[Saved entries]
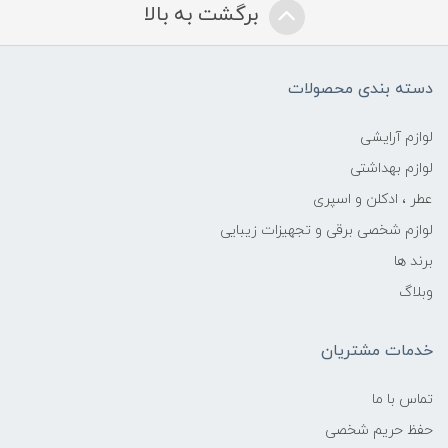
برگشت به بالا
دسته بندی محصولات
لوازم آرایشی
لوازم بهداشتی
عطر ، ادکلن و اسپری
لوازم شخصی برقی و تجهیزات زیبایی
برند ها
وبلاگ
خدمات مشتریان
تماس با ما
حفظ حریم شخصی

• Task to complete: Once more, please print all the lines above exactly, without their pictures.

• Your solution:
برگشت به بالا
دسته بندی محصولات
لوازم آرایشی
لوازم بهداشتی
عطر ، ادکلن و اسپری
لوازم شخصی برقی و تجهیزات زیبایی
برند ها
وبلاگ
خدمات مشتریان
تماس با ما
حفظ حریم شخصی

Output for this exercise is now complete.